11. The method of claim 1, wherein the health metric is used to aid in the diagnosis, monitoring, and / or treatment of a condition associated with cortisol, the method further comprising transmitting the health metric to a physician.

12. The method of claim 11, wherein the condition comprises at least one of: adrenal insufficiency, Cushing disease, Cushing syndrome, diabetes, hypertension, obesity, osteoporosis, mild autonomous cortisol secretion (MACS), hypercortisolemia, a sleep disorder, a mental disorder, long COVID, adrenal tumors, Cyclical Cushing syndrome, hypercortisolism, Addison's disease, glucocorticoid withdrawal syndrome, parathyroid dysfunction, or an autoimmune condition.

13. The method of claim 1, further comprising adjusting an administration of a drug to the user based on the health metric, wherein adjusting the administration of the drug comprises adjusting at least one of: a timing of dosing, a dosage, a number of doses per day, or a tapering protocol.

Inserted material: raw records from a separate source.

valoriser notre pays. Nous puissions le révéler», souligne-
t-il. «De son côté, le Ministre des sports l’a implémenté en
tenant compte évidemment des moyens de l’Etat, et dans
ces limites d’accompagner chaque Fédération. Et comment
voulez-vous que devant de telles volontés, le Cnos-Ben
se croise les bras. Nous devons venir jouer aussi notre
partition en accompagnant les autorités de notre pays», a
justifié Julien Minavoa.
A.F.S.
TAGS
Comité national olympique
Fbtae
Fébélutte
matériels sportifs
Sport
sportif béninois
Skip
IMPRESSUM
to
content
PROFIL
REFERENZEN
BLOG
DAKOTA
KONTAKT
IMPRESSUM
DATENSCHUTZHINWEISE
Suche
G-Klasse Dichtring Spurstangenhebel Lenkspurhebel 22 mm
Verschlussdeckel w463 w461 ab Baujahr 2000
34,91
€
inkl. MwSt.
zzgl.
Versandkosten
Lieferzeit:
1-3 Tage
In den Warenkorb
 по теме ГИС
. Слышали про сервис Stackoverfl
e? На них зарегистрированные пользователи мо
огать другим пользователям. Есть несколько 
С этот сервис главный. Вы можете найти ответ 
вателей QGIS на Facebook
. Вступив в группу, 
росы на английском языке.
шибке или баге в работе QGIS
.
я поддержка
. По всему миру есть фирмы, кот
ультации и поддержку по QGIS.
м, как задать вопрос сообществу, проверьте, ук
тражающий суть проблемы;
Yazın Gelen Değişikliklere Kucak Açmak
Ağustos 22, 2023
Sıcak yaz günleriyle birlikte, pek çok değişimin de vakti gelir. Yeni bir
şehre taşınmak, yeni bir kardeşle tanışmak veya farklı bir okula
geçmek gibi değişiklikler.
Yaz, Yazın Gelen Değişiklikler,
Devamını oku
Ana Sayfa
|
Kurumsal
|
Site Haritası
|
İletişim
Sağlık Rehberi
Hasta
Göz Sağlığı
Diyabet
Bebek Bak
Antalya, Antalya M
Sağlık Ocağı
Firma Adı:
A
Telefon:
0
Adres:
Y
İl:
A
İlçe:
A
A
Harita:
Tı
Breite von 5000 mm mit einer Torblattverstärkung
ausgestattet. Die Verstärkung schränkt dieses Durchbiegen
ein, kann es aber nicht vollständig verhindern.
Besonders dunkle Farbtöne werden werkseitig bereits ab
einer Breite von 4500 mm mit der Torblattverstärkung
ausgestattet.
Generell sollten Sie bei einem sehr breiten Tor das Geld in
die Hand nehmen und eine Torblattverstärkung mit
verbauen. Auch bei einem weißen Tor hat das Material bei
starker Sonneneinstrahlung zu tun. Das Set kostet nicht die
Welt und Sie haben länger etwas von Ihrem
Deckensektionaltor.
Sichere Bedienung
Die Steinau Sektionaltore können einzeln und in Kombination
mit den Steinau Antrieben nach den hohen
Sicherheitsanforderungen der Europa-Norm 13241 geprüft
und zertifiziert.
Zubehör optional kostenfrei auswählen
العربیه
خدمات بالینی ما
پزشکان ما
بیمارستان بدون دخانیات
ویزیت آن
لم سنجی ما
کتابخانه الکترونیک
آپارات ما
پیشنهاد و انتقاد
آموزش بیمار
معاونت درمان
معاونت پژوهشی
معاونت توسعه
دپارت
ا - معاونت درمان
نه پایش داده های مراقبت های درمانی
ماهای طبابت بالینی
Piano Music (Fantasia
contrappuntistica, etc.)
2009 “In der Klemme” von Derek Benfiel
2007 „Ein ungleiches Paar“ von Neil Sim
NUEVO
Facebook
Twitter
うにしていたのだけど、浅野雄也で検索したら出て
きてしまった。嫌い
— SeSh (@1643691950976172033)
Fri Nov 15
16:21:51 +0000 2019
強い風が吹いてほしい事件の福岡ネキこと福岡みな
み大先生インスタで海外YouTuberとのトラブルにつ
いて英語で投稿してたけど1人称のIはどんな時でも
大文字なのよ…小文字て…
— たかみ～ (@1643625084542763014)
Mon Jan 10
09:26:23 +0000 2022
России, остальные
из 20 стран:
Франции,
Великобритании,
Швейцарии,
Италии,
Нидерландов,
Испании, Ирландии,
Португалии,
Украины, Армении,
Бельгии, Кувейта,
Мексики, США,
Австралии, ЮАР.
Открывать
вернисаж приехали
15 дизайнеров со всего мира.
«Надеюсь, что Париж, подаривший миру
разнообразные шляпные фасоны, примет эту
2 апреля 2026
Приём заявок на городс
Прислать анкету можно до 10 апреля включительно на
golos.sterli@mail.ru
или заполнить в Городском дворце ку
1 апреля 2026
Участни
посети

14. The method of claim 13, wherein the drug comprises at least one of:adrenal steroidogenesis inhibitors, glucocorticoid, or glucocorticoid receptor blockers.

15. The method of claim 1, wherein the health metric is used to monitor at least one of: pain, inflammation, cognitive function, stress, athletic recovery, surgery recovery, fertility, metabolic health, menstruation, or diurnal cortisol rhythm.

16. The method of claim 1, wherein the health metric is further determined based on biomarker data received from a wearable sensor, wherein the biomarker data comprises at least one of: heart rate, heart rate variability, respiration rate, sleep tracking data, photoplethysmography data, accelerometer data, or glucose data.

17. The method of claim 1, wherein the health metric is further determined based on patient-reported data received from the user.

18. The method of claim 1, wherein the analyte binding probe comprises a reporter molecule, wherein the signal emitted by the analyte binding probe is emitted by the reporter molecule.

19. The method of claim 1, wherein the set of features comprises at least one of: mean, daily maximum, daily minimum, a rate of change, a time at which the daily minimum occurs, a time at which the daily maximum occurs, a time at which a cortisol level increase occurs, an area under the time series of cortisol levels, or a curve shape.

20. The method of claim 1, wherein the time series of cortisol levels comprises at least one cortisol level every 5 minutes.